米澤ファンからすると、すぐさま『〇〇〇〇〇〇』が思い浮かびますよね。
あれは後味も悪く、賛否両論巻き起こる問題作でした。
この五つの物語、それぞれ外国を舞台に男と妻、娘の少女が出てくる幻想的な話であり、いずれも男であったり、もしくは家族が罪に問われたり、命を追われるものであったりします。
北里参吾はその五つの物語を書いたはずなのですが、いずれも行方知らずとなっていました。その内の一編が、たまたま芳光の居候する古書店に持ち込まれたと知り、可南子がやってきたという次第です。
可南子の手元には原本はなく、リドル・ストーリーそれぞれの結末だけが残されています。
リドル・ストーリーを見つけ出し、それに呼応する結末を当てはめるという繰り返しで、本作は進んで行きます。
ただひたすらにパズル
結論から言うと、「ただひたすらにパズルに徹した良く出来た推理小説」という感想です。

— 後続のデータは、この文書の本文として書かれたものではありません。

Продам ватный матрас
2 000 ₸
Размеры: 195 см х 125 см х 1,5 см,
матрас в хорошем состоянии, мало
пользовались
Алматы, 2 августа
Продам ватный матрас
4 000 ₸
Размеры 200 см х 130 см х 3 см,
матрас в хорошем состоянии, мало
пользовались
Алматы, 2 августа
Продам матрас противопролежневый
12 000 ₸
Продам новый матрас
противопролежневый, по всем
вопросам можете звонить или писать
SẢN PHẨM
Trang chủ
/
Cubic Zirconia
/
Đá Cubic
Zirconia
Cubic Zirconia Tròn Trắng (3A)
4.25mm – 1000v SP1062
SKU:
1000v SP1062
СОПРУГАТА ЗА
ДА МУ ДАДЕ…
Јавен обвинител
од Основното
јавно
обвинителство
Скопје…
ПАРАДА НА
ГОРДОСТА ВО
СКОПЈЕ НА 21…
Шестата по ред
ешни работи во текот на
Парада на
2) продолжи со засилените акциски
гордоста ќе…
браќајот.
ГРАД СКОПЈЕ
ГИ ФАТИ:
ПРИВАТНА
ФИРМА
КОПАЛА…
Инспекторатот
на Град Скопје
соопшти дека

リドル・ストーリーと、別に用意された結末という時点でなんとなく仕掛けが見えてきてしまったりするんですけどね。
終わってみれば「よくできたパズルだったなぁ」と。
逆に言うと、読み物としてはちょっとというか、かなり薄味です。
だって別に有名でもない一般人が思い付きで書いた五つの小編を追うだけの話ですからね。

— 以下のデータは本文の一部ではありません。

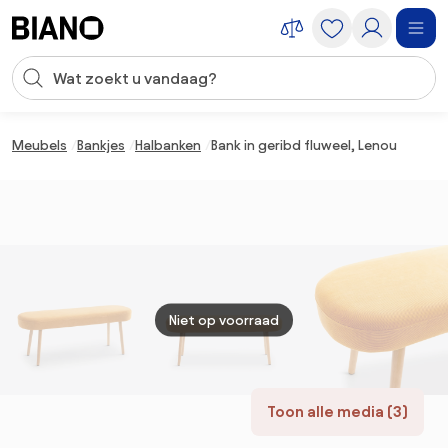
Navigatie overslaan, naar inhoud springen
Zoekopdracht invoeren
Inhoud overslaan, naar voettekst springen
Meubels
Bankjes
Halbanken
Bank in geribd fluweel, Lenou
Niet op voorraad
Toon alle media (3)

次々と人が死んだり、ライバルと作品を奪い合うというわけでもありません。
北里参吾の過去の知人や友人関係を探りながら、淡々と5つのリドル・ストーリーの行方を追うというだけです。
主人公の芳光にしても、父親に先立たれ経済的に困窮し、大学を休学せざるを得なくなったという事情はあるのですが、どうしてこんな探偵紛いの事に手を貸さなければならないのか動機も薄い。一応は金のため、という事になるのですが、そんな暇があるならアルバイトを頑張れ、と言いたくなります。
また、同じアルバイトの笙子の存在も疑問。彼女もリドル・ストーリー探しに協力を申し出るのですが、そこにはなんの必然性も見られません。そもそも彼女という登場人物すら必要だったのか疑わしいほど。『リカーシブル』で登場人物を絞り込んで物語を作り上げていった事を考えると、ちょっと不思議なぐらい不必要な存在でした。

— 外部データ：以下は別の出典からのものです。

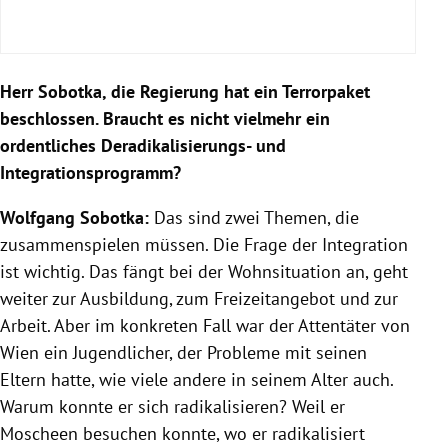
Herr Sobotka, die Regierung hat ein Terrorpaket
beschlossen. Braucht es nicht vielmehr ein
ordentliches Deradikalisierungs- und
Integrationsprogramm?
Wolfgang Sobotka:
Das sind zwei Themen, die
zusammenspielen müssen. Die Frage der Integration
ist wichtig. Das fängt bei der Wohnsituation an, geht
weiter zur Ausbildung, zum Freizeitangebot und zur
Arbeit. Aber im konkreten Fall war der Attentäter von
Wien ein Jugendlicher, der Probleme mit seinen
Eltern hatte, wie viele andere in seinem Alter auch.
Warum konnte er sich radikalisieren? Weil er
Moscheen besuchen konnte, wo er radikalisiert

そんなわけで本作は淡々と進められる私立探偵ごっこを、読者側も淡々と読み続けるという味気ない読書体験になってしまいました。
いつもに比べるとかなり短めですが、ミステリの場合あんまり書くとネタバレにもなってしまうし、こんなところでしょうか。
つまらなくもなく、面白くもなく。米澤作品の中では至って凡作というべき作品でした。